• **Task description**: Please repeat exactly the lines below from the line with "Find all labels, buttons, inputs, and" to the line with "Decompose this screenshot", including both, and leave out every picture.
--- Listed entries ---
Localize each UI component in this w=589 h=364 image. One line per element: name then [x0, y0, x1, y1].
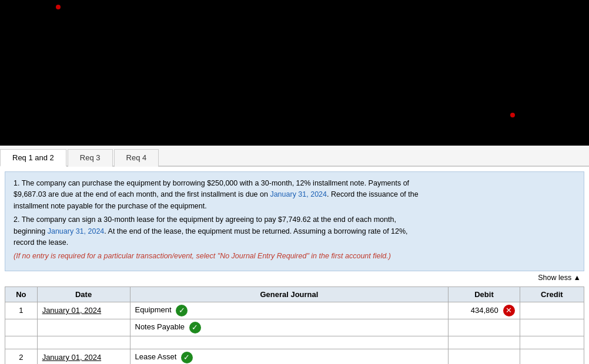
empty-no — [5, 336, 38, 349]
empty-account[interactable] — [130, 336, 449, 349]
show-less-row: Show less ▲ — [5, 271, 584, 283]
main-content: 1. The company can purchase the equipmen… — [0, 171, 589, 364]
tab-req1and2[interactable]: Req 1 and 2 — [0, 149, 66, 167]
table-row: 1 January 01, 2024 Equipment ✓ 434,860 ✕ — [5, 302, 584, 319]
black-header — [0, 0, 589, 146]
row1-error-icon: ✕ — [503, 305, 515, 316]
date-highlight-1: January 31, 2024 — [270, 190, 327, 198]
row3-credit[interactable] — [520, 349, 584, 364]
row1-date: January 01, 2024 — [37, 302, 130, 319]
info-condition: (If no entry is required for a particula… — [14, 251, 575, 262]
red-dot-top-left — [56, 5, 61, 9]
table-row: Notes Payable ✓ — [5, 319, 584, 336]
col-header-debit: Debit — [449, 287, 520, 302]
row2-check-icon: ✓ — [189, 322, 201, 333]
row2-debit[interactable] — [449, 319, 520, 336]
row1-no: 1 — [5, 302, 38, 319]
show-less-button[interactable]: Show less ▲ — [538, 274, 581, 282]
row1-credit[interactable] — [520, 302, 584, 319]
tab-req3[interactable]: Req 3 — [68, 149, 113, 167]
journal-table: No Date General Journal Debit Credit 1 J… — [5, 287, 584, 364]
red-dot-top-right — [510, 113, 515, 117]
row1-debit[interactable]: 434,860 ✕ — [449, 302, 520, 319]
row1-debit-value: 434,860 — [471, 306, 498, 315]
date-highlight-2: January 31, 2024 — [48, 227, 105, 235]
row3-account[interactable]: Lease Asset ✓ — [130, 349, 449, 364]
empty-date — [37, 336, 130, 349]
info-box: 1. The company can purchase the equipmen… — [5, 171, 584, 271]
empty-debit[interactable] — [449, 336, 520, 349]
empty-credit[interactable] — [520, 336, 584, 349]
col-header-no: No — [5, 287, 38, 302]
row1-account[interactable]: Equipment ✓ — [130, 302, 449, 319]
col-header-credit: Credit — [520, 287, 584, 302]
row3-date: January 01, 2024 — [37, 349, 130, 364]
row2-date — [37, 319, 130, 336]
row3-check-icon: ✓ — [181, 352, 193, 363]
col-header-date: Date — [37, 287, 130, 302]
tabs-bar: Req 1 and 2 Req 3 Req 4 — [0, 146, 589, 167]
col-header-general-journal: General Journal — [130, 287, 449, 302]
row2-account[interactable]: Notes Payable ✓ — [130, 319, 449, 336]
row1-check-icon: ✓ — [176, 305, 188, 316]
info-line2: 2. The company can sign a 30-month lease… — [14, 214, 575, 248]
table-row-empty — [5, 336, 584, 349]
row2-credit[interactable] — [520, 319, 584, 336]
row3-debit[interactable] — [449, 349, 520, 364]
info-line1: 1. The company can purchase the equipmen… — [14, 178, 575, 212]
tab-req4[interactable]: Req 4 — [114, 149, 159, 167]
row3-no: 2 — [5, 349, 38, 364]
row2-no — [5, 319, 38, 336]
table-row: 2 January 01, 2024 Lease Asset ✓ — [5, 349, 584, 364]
---
--- Listed entries ---
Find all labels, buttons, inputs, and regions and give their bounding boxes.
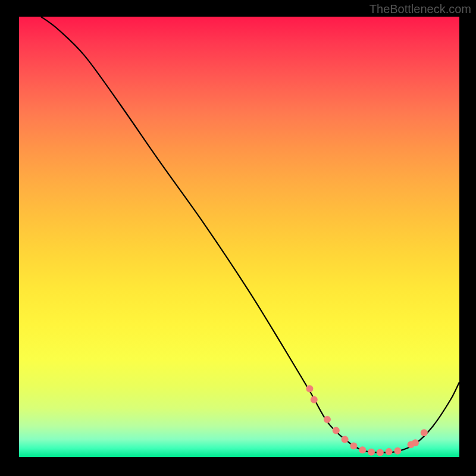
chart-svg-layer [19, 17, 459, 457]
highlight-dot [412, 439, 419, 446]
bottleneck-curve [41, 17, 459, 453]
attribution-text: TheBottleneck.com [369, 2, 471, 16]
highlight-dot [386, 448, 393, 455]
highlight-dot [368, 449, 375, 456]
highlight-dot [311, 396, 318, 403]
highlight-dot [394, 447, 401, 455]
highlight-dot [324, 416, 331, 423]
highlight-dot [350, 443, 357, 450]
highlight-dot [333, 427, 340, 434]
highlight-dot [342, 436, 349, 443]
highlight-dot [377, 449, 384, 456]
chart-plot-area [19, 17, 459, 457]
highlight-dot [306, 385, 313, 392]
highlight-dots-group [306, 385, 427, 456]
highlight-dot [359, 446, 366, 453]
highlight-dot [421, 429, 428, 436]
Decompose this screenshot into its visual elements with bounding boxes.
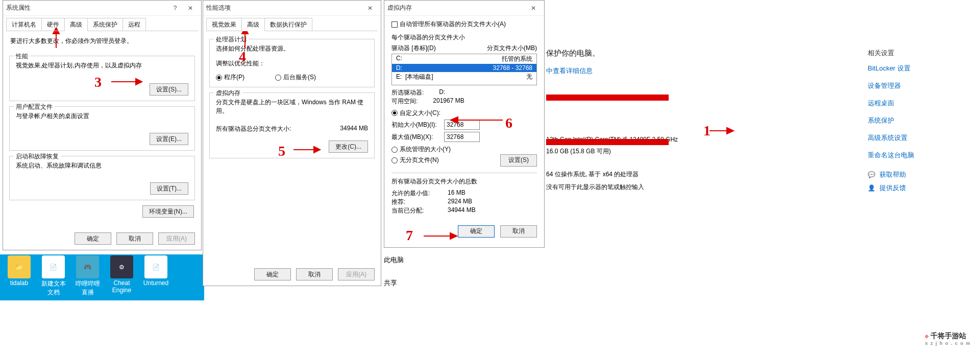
---
• **Solution for this problem**:
Find all labels, buttons, inputs, and regions and give their bounding boxes.
chart-svg-layer [19, 17, 459, 457]
highlight-dot [412, 439, 419, 446]
bottleneck-curve [41, 17, 459, 453]
attribution-text: TheBottleneck.com [369, 2, 471, 16]
highlight-dot [386, 448, 393, 455]
highlight-dot [368, 449, 375, 456]
highlight-dot [311, 396, 318, 403]
highlight-dot [394, 447, 401, 455]
highlight-dot [324, 416, 331, 423]
highlight-dot [350, 443, 357, 450]
highlight-dot [333, 427, 340, 434]
highlight-dot [342, 436, 349, 443]
highlight-dot [377, 449, 384, 456]
chart-plot-area [19, 17, 459, 457]
highlight-dot [306, 385, 313, 392]
highlight-dots-group [306, 385, 427, 456]
highlight-dot [359, 446, 366, 453]
highlight-dot [421, 429, 428, 436]
Decompose this screenshot into its visual elements with bounding boxes.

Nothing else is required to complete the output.